Newly released records related to the investigation of Burlington’s former waterfront manager reveal that the ousted Boathouse employee was accused of viewing sexually explicit material on a city-owned laptop.
Last Friday, Chittenden Superior Court Judge Dennis Pearson, who is also presiding over cases involving allegations of pedophile priests, released hundreds of pages of interviews, legal briefs and transcribed interviews that were previously sealed.
Pearson blacked out numerous passages in the hundreds of pages of material, taking pains to exclude descriptions of content found on Adam Cate’s laptop, including Google searches he conducted. But Pearson did not redact a key paragraph in a 13-page letter dated September 28, 2008, from Parks & Recreation Director Wayne Gross to Cate . Gross later fired Cate, who appealed the decision before the entire Parks & Recreation Commission. The commission reinstated Cate, suspended him for 30 days without pay and put him on probation until May 20, 2009. He was fired in April, for good, after making crude and demeaning remarks to a parks employee.
In the letter, Gross scolded Cate for violating Burlington policy by using city computers to view and print other employees’ emails, and allowing other people access to the city’s system and the Internet without proper authorization.

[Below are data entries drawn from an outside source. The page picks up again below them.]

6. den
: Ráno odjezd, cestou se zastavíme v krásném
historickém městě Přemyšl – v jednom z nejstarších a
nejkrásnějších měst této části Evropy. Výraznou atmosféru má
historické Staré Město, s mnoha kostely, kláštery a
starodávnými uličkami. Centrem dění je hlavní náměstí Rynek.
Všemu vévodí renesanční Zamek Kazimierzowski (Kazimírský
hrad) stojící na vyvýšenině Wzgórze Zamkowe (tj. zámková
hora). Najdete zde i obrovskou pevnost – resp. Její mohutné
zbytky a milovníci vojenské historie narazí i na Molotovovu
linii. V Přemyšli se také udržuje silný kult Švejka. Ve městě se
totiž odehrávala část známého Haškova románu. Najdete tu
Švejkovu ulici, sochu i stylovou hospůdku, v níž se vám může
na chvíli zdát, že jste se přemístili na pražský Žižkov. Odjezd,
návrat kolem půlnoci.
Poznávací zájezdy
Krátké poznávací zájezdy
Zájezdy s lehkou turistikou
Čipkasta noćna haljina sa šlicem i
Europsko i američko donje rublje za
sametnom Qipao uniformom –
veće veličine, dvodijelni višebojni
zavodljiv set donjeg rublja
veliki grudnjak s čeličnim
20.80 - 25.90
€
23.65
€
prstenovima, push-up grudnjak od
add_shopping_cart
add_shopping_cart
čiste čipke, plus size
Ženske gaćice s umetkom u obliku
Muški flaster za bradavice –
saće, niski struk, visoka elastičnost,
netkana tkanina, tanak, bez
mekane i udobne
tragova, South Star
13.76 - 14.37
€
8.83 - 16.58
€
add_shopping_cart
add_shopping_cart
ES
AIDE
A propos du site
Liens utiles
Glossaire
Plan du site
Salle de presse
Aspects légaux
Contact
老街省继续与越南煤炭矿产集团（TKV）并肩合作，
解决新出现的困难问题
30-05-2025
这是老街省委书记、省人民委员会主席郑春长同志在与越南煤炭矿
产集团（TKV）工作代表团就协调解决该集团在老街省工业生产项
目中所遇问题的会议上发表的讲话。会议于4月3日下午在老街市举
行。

Gross also accused Cate of using a city-owned laptop for “viewing sexually explicit images” and storing personal pictures and documents.
The new information helps the public to understand the charges Cate was defending himself against.

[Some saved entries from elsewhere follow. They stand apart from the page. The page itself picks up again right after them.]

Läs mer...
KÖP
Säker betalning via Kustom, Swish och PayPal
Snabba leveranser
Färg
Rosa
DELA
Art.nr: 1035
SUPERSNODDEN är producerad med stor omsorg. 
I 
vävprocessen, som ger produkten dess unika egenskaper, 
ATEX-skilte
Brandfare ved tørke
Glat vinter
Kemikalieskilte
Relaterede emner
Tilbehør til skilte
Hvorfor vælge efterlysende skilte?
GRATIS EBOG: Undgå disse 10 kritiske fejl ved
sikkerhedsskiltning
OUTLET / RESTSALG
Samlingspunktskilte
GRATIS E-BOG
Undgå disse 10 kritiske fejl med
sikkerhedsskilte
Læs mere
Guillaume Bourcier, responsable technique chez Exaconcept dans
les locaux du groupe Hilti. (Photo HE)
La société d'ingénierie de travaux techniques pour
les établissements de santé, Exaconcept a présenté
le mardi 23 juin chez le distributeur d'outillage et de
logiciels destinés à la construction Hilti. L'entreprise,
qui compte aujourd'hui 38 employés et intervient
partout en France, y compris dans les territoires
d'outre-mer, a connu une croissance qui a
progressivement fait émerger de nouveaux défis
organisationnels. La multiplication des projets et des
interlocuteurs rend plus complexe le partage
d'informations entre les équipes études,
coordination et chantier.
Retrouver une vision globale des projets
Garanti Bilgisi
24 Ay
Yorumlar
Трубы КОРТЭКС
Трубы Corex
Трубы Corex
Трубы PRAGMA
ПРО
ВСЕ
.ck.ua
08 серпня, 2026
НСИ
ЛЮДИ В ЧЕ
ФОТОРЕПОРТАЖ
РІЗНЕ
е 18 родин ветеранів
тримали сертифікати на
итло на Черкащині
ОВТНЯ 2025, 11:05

In written testimony provided to the Parks & Recreation Commission, Cate vowed, “Let me promise you all on my children’s names that I have never [redacted] at work. The laptop was accessed by probably at least 30 different employees over its life span and, in all honesty, working with all the twentysomething-year-olds for all these years I am not entirely surprised that it may have been used inappropriately.”

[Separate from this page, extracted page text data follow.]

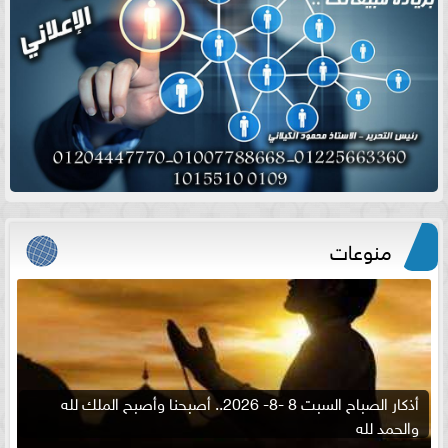
منوعات
أذكار الصباح السبت 8 -8- 2026.. أصبحنا وأصبح الملك لله
والحمد لله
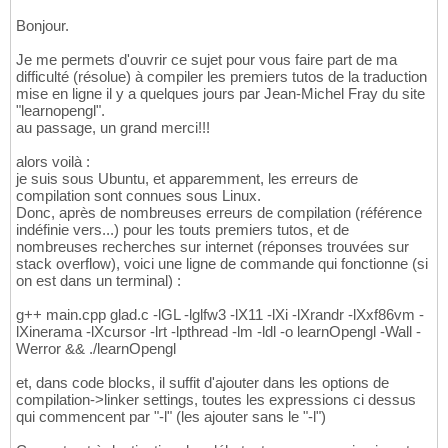
Bonjour.
Je me permets d'ouvrir ce sujet pour vous faire part de ma
difficulté (résolue) à compiler les premiers tutos de la traduction
mise en ligne il y a quelques jours par Jean-Michel Fray du site
"learnopengl".
au passage, un grand merci!!!
alors voilà :
je suis sous Ubuntu, et apparemment, les erreurs de
compilation sont connues sous Linux.
Donc, après de nombreuses erreurs de compilation (référence
indéfinie vers...) pour les touts premiers tutos, et de
nombreuses recherches sur internet (réponses trouvées sur
stack overflow), voici une ligne de commande qui fonctionne (si
on est dans un terminal) :
g++ main.cpp glad.c -lGL -lglfw3 -lX11 -lXi -lXrandr -lXxf86vm -
lXinerama -lXcursor -lrt -lpthread -lm -ldl -o learnOpengl -Wall -
Werror && ./learnOpengl
et, dans code blocks, il suffit d'ajouter dans les options de
compilation->linker settings, toutes les expressions ci dessus
qui commencent par "-l" (les ajouter sans le "-l")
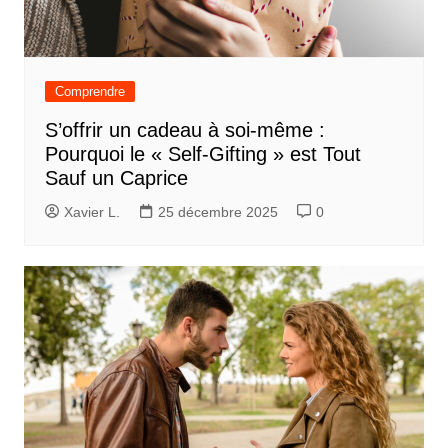
Comprendre
S’offrir un cadeau à soi-même :
Pourquoi le « Self-Gifting » est Tout
Sauf un Caprice
Xavier L.
25 décembre 2025
0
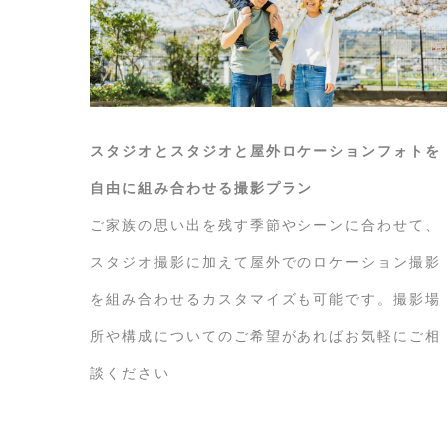
スタジオと
スタジオと屋外ロケーションフォトを
自由に組み合わせる撮影プラン
ご家族の思い出を残す季節やシーンに合わせて、
スタジオ撮影に加えて屋外でのロケーション撮影
を組み合わせるカスタマイズも可能です。撮影場
所や構成についてのご希望があればお気軽にご相
談ください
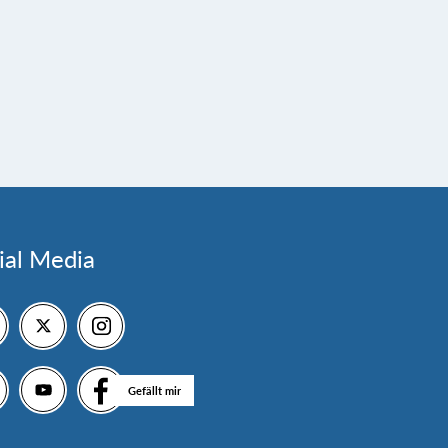
ial Media
Gefällt mir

He added, “The charge is proof positive of the lows to which the City will stoop to pile on petty charges in an effort to justify its efforts to try to terminate me.”
In the same testimony, Cate admitted the laptop found its way to deer camp in November 2007.
“I had the laptop at deer camp, Bob Whelan (sic), among others, were there and someone brought [redacted] on the laptop,” noted Cate. Whalen is the city’s superintendent of parks planning and development.
Utlimately, the commission found Cate innocent of claims he had used “city property for personal use.” It made no mention of viewing sexually explicit material — either at the Boathouse or deer camp.